(EXERCISE):
Copy whichever lines of the data hold the word "loss".

(Transcribed page contents):
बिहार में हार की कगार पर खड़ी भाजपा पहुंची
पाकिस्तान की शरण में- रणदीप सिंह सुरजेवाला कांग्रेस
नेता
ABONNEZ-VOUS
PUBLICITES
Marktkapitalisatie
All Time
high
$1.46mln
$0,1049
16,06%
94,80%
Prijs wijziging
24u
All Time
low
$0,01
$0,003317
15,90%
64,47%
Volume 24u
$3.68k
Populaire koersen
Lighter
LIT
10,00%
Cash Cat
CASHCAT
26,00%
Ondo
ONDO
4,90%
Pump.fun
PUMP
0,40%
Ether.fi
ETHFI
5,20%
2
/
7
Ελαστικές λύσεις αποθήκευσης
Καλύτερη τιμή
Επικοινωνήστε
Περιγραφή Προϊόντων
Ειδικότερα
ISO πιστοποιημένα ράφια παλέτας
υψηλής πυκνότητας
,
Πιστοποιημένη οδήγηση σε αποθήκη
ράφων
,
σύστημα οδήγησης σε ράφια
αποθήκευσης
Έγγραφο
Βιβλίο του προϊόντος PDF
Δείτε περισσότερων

==

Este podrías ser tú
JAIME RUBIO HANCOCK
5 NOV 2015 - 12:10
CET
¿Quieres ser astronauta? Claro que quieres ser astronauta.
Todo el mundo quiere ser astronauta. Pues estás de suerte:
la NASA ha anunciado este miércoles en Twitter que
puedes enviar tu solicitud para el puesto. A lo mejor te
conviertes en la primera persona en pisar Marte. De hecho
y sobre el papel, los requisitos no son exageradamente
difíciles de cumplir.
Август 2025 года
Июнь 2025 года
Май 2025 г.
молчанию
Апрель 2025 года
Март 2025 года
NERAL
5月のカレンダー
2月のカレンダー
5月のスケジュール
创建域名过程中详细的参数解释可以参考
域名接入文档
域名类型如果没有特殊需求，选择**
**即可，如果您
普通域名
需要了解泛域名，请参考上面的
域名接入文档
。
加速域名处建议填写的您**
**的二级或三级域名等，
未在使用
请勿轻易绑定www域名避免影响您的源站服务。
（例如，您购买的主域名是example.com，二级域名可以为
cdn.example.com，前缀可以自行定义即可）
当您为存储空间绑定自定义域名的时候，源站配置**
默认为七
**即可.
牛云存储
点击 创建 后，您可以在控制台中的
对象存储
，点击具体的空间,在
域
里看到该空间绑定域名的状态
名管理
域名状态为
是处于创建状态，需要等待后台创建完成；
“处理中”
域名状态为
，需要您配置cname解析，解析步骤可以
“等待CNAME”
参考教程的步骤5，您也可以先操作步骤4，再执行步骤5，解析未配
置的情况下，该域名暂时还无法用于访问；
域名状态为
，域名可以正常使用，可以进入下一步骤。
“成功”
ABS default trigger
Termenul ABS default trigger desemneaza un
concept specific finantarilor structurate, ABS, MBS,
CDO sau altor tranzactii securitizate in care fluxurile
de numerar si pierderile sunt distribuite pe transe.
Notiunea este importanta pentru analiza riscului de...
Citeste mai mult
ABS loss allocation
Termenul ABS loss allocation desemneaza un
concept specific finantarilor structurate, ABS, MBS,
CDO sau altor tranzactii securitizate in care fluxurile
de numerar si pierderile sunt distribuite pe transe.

* * *

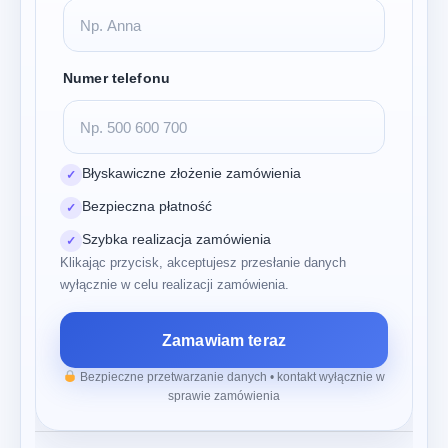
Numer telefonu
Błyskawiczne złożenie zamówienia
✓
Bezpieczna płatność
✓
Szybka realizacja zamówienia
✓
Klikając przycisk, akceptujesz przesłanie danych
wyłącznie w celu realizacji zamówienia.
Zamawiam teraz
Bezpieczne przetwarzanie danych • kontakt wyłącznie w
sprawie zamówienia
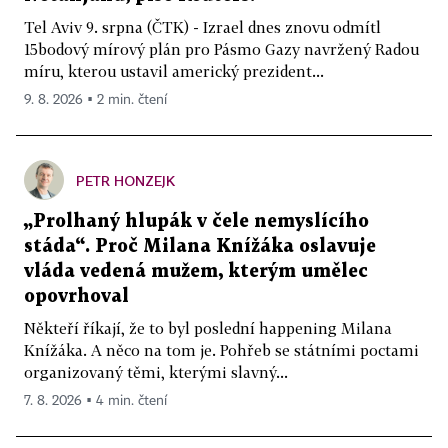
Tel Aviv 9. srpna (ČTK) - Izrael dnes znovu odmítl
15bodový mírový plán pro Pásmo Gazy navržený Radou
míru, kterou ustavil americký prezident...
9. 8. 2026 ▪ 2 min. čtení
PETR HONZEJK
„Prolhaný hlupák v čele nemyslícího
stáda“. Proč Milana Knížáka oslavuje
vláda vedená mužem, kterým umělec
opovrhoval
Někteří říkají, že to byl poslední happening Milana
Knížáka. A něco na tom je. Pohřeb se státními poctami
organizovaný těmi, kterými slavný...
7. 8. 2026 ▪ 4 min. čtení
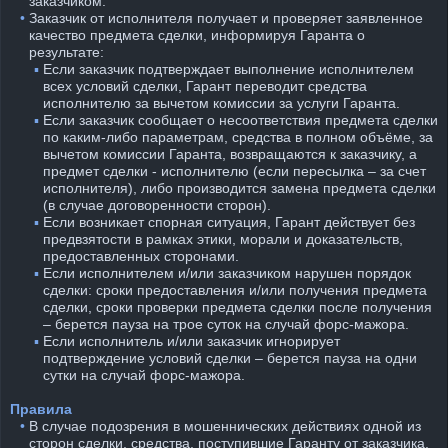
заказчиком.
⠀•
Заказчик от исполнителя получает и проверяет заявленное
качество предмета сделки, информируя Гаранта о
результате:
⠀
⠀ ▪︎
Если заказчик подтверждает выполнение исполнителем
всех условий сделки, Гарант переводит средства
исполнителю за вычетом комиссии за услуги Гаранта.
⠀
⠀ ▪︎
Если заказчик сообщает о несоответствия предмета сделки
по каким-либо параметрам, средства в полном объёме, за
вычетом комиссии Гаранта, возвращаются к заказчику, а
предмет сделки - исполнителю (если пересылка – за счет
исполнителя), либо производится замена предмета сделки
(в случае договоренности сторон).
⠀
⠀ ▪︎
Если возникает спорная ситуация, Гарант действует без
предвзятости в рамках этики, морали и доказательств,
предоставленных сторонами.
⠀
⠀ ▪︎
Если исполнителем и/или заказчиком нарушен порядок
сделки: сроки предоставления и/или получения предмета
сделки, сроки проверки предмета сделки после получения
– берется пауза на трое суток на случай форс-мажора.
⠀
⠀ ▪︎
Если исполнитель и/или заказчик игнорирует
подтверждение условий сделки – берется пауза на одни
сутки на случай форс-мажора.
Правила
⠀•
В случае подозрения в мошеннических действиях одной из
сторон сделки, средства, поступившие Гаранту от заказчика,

(SOLUTION TO THIS EXERCISE):
ABS loss allocation
Termenul ABS loss allocation desemneaza un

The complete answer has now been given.